O uso de remédios sem comprovação científica contra a covid-19 — incentivado até por autoridades, como o presidente Jair Bolsonaro — preocupa especialistas, que veem risco de reações adversas, resistência bacteriana (com o surgimento de doenças como supergonorreia) e efeitos desconhecidos em longo prazo. Entre os mais buscados, estão a hidroxicloroquina, remédio para malária, os antiparasitários ivermectina e nitazoxanida e o antibiótico azitromicina.

Apesar do alerta de especialistas, o Ministério da Saúde lançou este mês o TrateCov, aplicativo que estimula médicos a prescreverem esses medicamentos e indica cloroquina e antibiótico até para bebês. O ministro Eduardo Pazuello, porém, nega que a pasta recomende esses remédios. O aplicativo foi tirado do ar nesta quinta-feira (21).

Conforme o Conselho Regional de Farmácia de São Paulo, todos esses medicamentos necessitam de prescrição médica, mas a ivermectina e nitazoxanida não precisam de retenção de receita, exigida para a compra de azitromicina. “Já o controle e retenção de receita são obrigatórias para os medicamentos cloroquina e hidroxicloroquina, pela publicação da RDC 405/2020 da Anvisa, de julho do ano passado, que se mantém válida para os dois medicamentos citados e possui critérios para a prescrição e dispensação”, informa.

Ana Cristina Gales, consultora da Sociedade Brasileira de Infectologia e coordenadora da pós-graduação em infectologia da Universidade Federal de São Paulo (Unifesp) diz que, além de estudos terem provado que não há eficácia das substâncias, é impossível garantir que não haja consequências futuras.

— A combinação de hidroxicloroquina e azitromicina foi um tratamento suspenso por causar arritmia, efeito colateral que é um risco para pacientes com doença cardiológica e estava sendo dado justamente para uma população com fator de risco. A gente não sabe dos impactos do uso estendido por semanas e até meses, porque os estudos foram feitos para uso por período curto. Da ivermectina, por exemplo, sabemos que ela se acumula no pulmão, mas a gente não sabe o efeito em longo prazo — explica.

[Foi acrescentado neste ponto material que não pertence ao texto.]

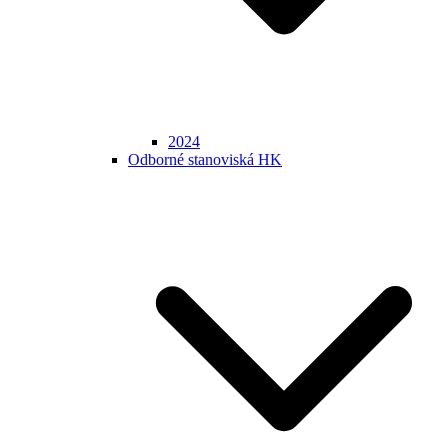
2024
Odborné stanoviská HK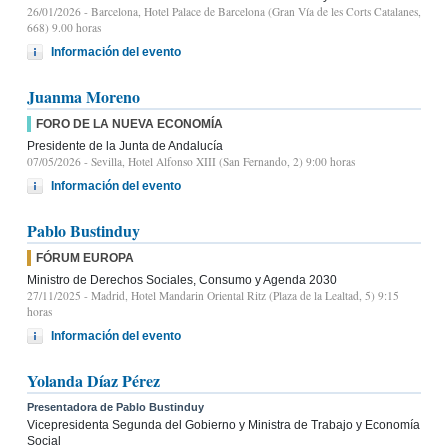
26/01/2026
- Barcelona, Hotel Palace de Barcelona (Gran Vía de les Corts Catalanes,
668) 9.00 horas
Información del evento
Juanma Moreno
FORO DE LA NUEVA ECONOMÍA
Presidente de la Junta de Andalucía
07/05/2026
- Sevilla, Hotel Alfonso XIII (San Fernando, 2) 9:00 horas
Información del evento
Pablo Bustinduy
FÓRUM EUROPA
Ministro de Derechos Sociales, Consumo y Agenda 2030
27/11/2025
- Madrid, Hotel Mandarin Oriental Ritz (Plaza de la Lealtad, 5) 9:15
horas
Información del evento
Yolanda Díaz Pérez
Presentadora de Pablo Bustinduy
Vicepresidenta Segunda del Gobierno y Ministra de Trabajo y Economía
Social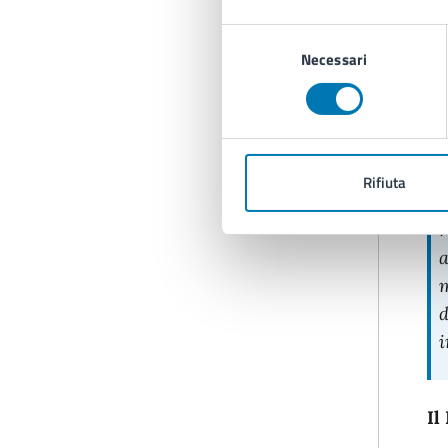
o
Selezione
a
Necessari
del
u
consenso
a
Rifiuta
G
r
a
m
d
i
Il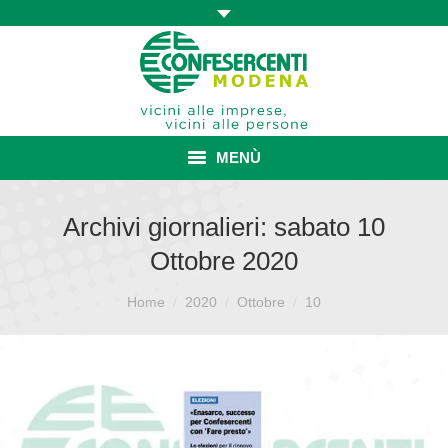
MENÙ
HOME
Archivi giornalieri:
sabato 10
Ottobre 2020
ASSOCIAZIONE
Sei qui:
ISCRIZIONE E VANTAGGI
Home
2020
Ottobre
10
CONVENZIONI ISCRITTI
CATEGORIE SINDACALI
SERVIZI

Diretora da Associação Brasileira de Alergia e Imunologia, Ekaterini Simões Goudouris diz que qualquer medicamento deve ser prescrito a partir da verificação dos riscos e benefícios para o paciente. Ela alerta que, no caso da automedicação, há risco para quem já faz tratamento para outras doenças.

— Tem de desconstruir a ideia de que se não fizer bem, mal não faz. Se os benefícios não estão estabelecidos, não justifica submeter a um risco, mas, infelizmente, vários médicos estão fazendo prescrição e há pessoas se automedicando. Tem gente usando esses remédios toda semana para prevenir covid. Usam durante dois, três meses e não se dão conta da interação medicamentosa — alerta.

Balanço da plataforma Consulta Remédios apontou que os medicamentos mais buscados em 2020 foram ivermectina, com 9,2 milhões de buscas, azitromicina (3,5 milhões) e hidroxicloroquina (2,7 milhões). Em relação a 2019, houve alta de 1.201,49% nas buscas por ivermectina, 53,58% por azitromicina e 2.826,82% por hidroxicloroquina.

Já levantamento da ferramenta Farmácias APP, de vendas online de produtos de saúde e beleza, apontou aumento de 100,3% no faturamento dos amebicidas, que engloba a nitazoxanida, em novembro de 2020 em relação a agosto. No caso dos anti-helmínticos (ivermectina), o incremento foi de 35,3% no mesmo período. Os antimaláricos apresentaram queda de 39,6%.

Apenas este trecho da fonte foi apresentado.